Da più fronti, negli ultimi anni e con maggiore insistenza nelle ultime settimane, è emersa la richiesta di de-ospedalizzare il ricorso all’aborto farmacologico fino alla nona settimana, non solo per le interruzioni volontarie di gravidanza, ma anche per gli aborti interni, laddove prolungare il limite temporale ridurrebbe le procedure chirurgiche, con conseguente utilizzo delle sale operatorie e del personale, compresi gli anestesisti, come sostiene anche l’Associazione ostetrici ginecologi ospedalieri italiani.

La legge 22 maggio 1978, n. 194, all’articolo 8, prevede la possibilità che l’interruzione della gravidanza sia praticata anche al di fuori degli ospedali generali, presso i consultori, gli ambulatori specializzati, i poliambulatori funzionalmente connessi con le strutture ospedaliere: pertanto, al fine di ridurre gli accessi in ospedale e il rischio di contagio da coronavirus, sarebbe opportuno valutare l’opportunità di ricorrere ad alternative valide rispetto al ricovero ospedaliero, come l’interruzione volontaria di gravidanza farmacologica, consentendo di svolgere alcune fasi della procedura anche presso consultori e ambulatori e fino alla nona settimana di gestazione.

Nonostante ciò, si assiste a deliberazioni in senso contrario: è notizia di pochi giorni fa, infatti, la decisione della giunta regionale umbra, guidata da una governatrice vicina ad organizzazioni antiabortiste e ultracattoliche, di vietare del tutto gli aborti farmacologici e in day hospital, previsti dalla legge 194/1978.

La giustificazione addotta è quella di “non lasciare completamente sola” la donna anche di fronte a “eventuali rischi”, ma già da qualche settimana i partiti d’opposizione e diverse associazioni hanno denunciato come in Umbria oggi sembra esserci un “percorso ad ostacoli per ottenere l’azione farmacologica” e un “gravissimo ritorno indietro, che mette in pericolo il diritto alla salute e all’autodeterminazione delle donne”: del resto, il solo ricovero ospedaliero per effettuare un’IVG pone, al momento, non pochi problemi e rischi.

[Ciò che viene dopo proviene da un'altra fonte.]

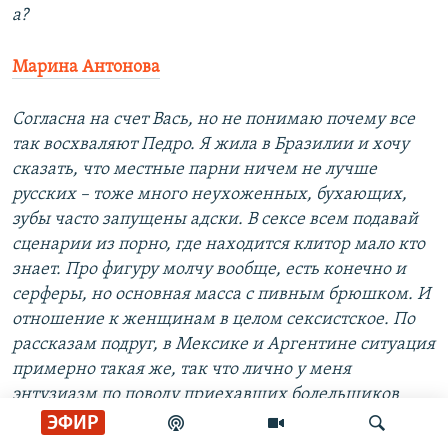
а?
Марина Антонова
Согласна на счет Вась, но не понимаю почему все
так восхваляют Педро. Я жила в Бразилии и хочу
сказать, что местные парни ничем не лучше
русских – тоже много неухоженных, бухающих,
зубы часто запущены адски. В сексе всем подавай
сценарии из порно, где находится клитор мало кто
знает. Про фигуру молчу вообще, есть конечно и
серферы, но основная масса с пивным брюшком. И
отношение к женщинам в целом сексистское. По
рассказам подруг, в Мексике и Аргентине ситуация
примерно такая же, так что лично у меня
энтузиазм по поводу приехавших болельщиков
вызывает недоумение) Я понимаю, что экзотика
ЭФИР
привлекает, но по сути это те же Васи, просто с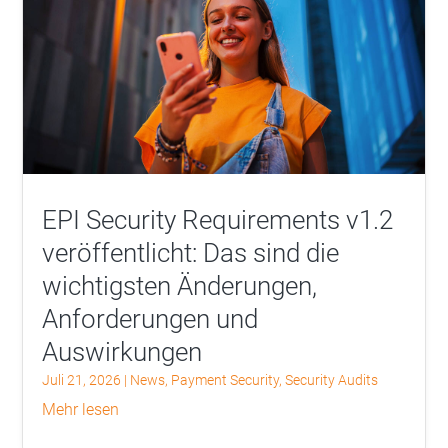
EPI Security Requirements v1.2
veröffentlicht: Das sind die
wichtigsten Änderungen,
Anforderungen und
Auswirkungen
Juli 21, 2026
|
News
,
Payment Security
,
Security Audits
mehr lesen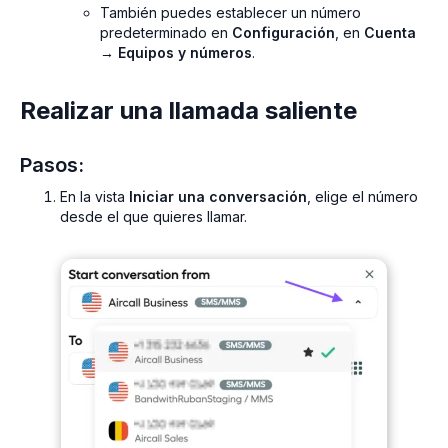
También puedes establecer un número
predeterminado en
Configuración
, en
Cuenta
→ Equipos y números
.
Realizar una llamada saliente
Pasos:
En la vista
Iniciar una conversación
, elige el número
desde el que quieres llamar.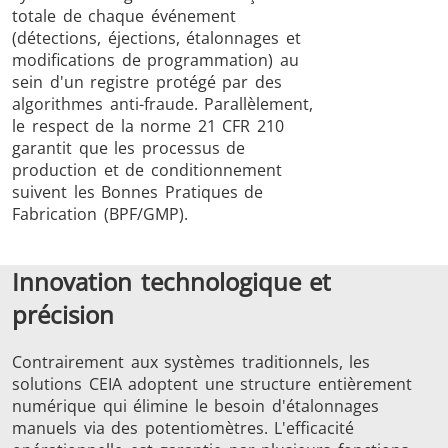
totale de chaque événement
(détections, éjections, étalonnages et
modifications de programmation) au
sein d'un registre protégé par des
algorithmes anti-fraude. Parallèlement,
le respect de la norme 21 CFR 210
garantit que les processus de
production et de conditionnement
suivent les Bonnes Pratiques de
Fabrication (BPF/GMP).
Innovation technologique et
précision
Contrairement aux systèmes traditionnels, les
solutions CEIA adoptent une structure entièrement
numérique qui élimine le besoin d'étalonnages
manuels via des potentiomètres. L'efficacité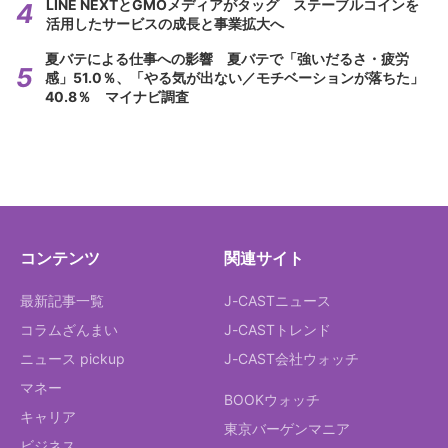
LINE NEXTとGMOメディアがタッグ ステーブルコインを
活用したサービスの成長と事業拡大へ
夏バテによる仕事への影響 夏バテで「強いだるさ・疲労
感」51.0％、「やる気が出ない／モチベーションが落ちた」
40.8％ マイナビ調査
コンテンツ
関連サイト
最新記事一覧
J-CASTニュース
コラムざんまい
J-CASTトレンド
ニュース pickup
J-CAST会社ウォッチ
マネー
BOOKウォッチ
キャリア
東京バーゲンマニア
ビジネス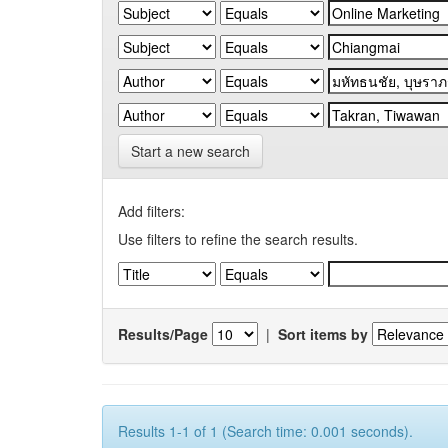
Start a new search
Add filters:
Use filters to refine the search results.
Results/Page
|
Sort items by
Results 1-1 of 1 (Search time: 0.001 seconds).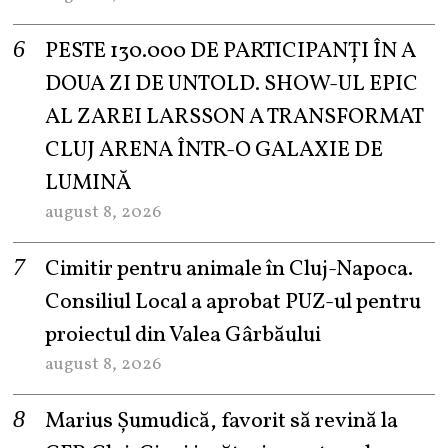
PESTE 130.000 DE PARTICIPANȚI ÎN A
DOUA ZI DE UNTOLD. SHOW-UL EPIC
AL ZAREI LARSSON A TRANSFORMAT
CLUJ ARENA ÎNTR-O GALAXIE DE
LUMINĂ
august 8, 2026
Cimitir pentru animale în Cluj-Napoca.
Consiliul Local a aprobat PUZ-ul pentru
proiectul din Valea Gârbăului
august 8, 2026
Marius Șumudică, favorit să revină la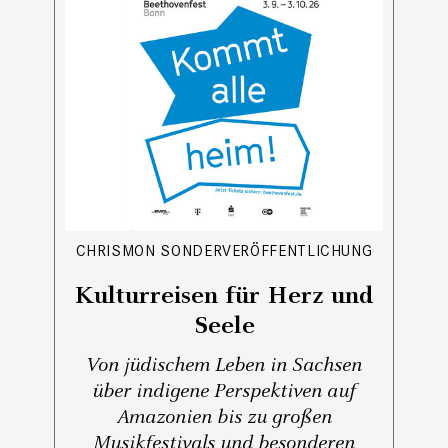
CHRISMON SONDERVERÖFFENTLICHUNG
Kulturreisen für Herz und
Seele
Von jüdischem Leben in Sachsen
über indigene Perspektiven auf
Amazonien bis zu großen
Musikfestivals und besonderen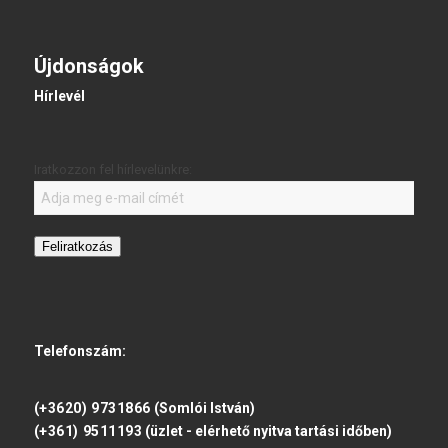
Újdonságok
Hírlevél
Iratkozzon fel hírlevelünkre:
Feliratkozás
Telefonszám:
(+3620) 9731866
(Somlói István)
(+361) 9511193
(üzlet - elérhető nyitva tartási időben)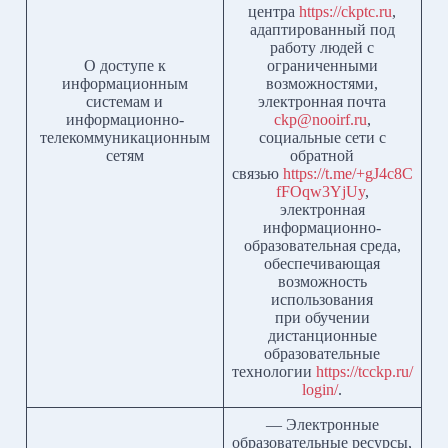
центра
https://ckptc.ru
,
адаптированный под
работу людей с
О доступе к
ограниченными
информационным
возможностями,
системам и
электронная почта
информационно-
ckp@nooirf.ru
,
телекоммуникационным
социальные сети с
сетям
обратной
связью
https://t.me/+gJ4c8C
fFOqw3YjUy
,
электронная
информационно-
образовательная среда,
обеспечивающая
возможность
использования
при обучении
дистанционные
образовательные
технологии
https://tcckp.ru/
login/
.
— Электронные
образовательные ресурсы,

Per queste ragioni, mi rivolgo a Lei, Signor Ministro, per valutare l’opportunità di verificare, per mezzo degli strumenti ispettivi di competenza del Suo dicastero, la corretta applicazione della legge 194/1978 presso le strutture sanitarie della Regione Umbria e per chiederLe di valutare l’opportunità di promuovere l’accesso alle procedure farmacologiche deospedalizzate, le uniche in grado di tutelare pienamente il diritto alla salute e la sicurezza di tutte le donne che decidono di accedere all’IVG.